Don't tell him you'll need it some day. Don't tell him your Great Aunt Tillie left it to you.
If it doesn't have a place in the life you dream of for yourself -- and he has everyone define that vision before he'll hand them a single Hefty bag -- it has no place in your life today.
Because it's not about the stuff, as Walsh puts it in his new book, It's All Too Much: An Easy Plan for Living a Richer Life With Less Stuff.
It's about your life.
He spoke by phone from his home in Los Angeles, in the season of New Year's resolutions, about his plan on making our lives better and, not incidentally, our houses less cluttered. Clutter is a problem you can have when your society is so rich.
Another thing, too, is we're raised in a society that tells us "more is better." If one is good, two is better. If a small portion is good, a huge one is better. It's the super-size mentality.
And then, also, we all believe that the better off we are, the more we should acquire. You know: better job, more money, bigger house. Our stuff is very much a reflection of that. And we think our things reflect our inner selves.
Definitely. There are two main types of clutter I deal with all the time. The first one of those is the "I might need it someday" stuff. That's everything from, "Well, I need a second bread maker in case the first one goes," or "Yes, I'm definitely going to have a fondue party one day, so I need a fondue pot."
And then there's the other kind of clutter I deal with, which I call the memory clutter.
That's the stuff that holds strong memories for us, whether it's something from our grandparents or something we've inherited, or it can be something like term papers that you wrote in college.
The clutter keeps us in the past, as in the case of the memory clutter, or in the future, in the "I might need it someday" clutter. And -- I can't emphasize enough -- the stuff then holds you somewhere other than now.
And that really messes with people's heads. You have a degree in psychology, don't you?
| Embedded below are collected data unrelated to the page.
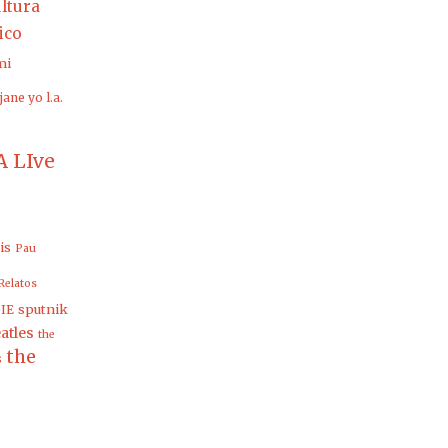
ltura
rico
mi
jane yo
l.a.
 LIve
is
Pau
Relatos
sputnik
IE
atles
the
the
s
I have a master's in education, with a specialty in ed psych. So I'm very careful to say that I'm not a psychologist and 95 percent of what I do is just good, old-fashioned common sense.
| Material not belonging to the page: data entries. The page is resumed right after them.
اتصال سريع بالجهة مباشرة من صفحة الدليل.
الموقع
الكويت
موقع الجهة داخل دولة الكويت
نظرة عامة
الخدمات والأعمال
People look at me like I'm a magician, when what I do is I hold up a mirror so people can look at themselves in relation to their stuff. So many of the people I see, their relationship to their stuff is just out of balance, and what happens is that suddenly the stuff you own ends up owning you. But you have kind of a tough talk. You tell people, "If you really cherish this, then why is it in a box somewhere else?" As weird as this sounds, I'm not that interested in the stuff, and that's not where I start. I'm not the guy who's big on what color photo boxes you should use or what size tote you should use.
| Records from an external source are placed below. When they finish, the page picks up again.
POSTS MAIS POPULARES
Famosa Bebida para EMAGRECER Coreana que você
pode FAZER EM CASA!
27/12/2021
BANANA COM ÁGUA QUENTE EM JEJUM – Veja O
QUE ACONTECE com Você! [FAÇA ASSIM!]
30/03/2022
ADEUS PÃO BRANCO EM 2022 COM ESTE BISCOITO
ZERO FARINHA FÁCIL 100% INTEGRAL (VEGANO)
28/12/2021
My whole view about organization is that it's not organization for organization's sake, it's far more about living a richer life, fuller life with less stuff.
And so my view on stuff is that if it's not helping you achieve the vision for the life you want, what's it doing in your life?
If someone says to me, "This is valuable to me, I value this," but it's covered in dust in a black plastic bag under the bed in the second bedroom, then I'm sorry, but I don't believe you. There has to be a consistency between what you say, what you have and how you live.
If it's important, honor and respect it. Otherwise, it's just clutter.
A F.A.S.T. Start to decluttering
Professional organizer Peter Walsh's plan for permanent decluttering depends on really thinking about your life and what you need to live it well. By definition, that's not quick and dirty. His book, It's All Too Much, gives discussion questions, worksheets and lots of detail to help you through the process.
But as a warm-up, he often prescribes what he calls a Kick Start: "a high-speed, low-level purge."
To Kick Start, use the acronym F.A.S.T.:
F: Fix a time: Get your whole family to commit to it.
A: Anything not used for 12 months: Out the door.
S: Someone else's stuff: Return it or get rid of it!
T: Trash. "The trash can is your friend. It is your very hungry friend. Feed it."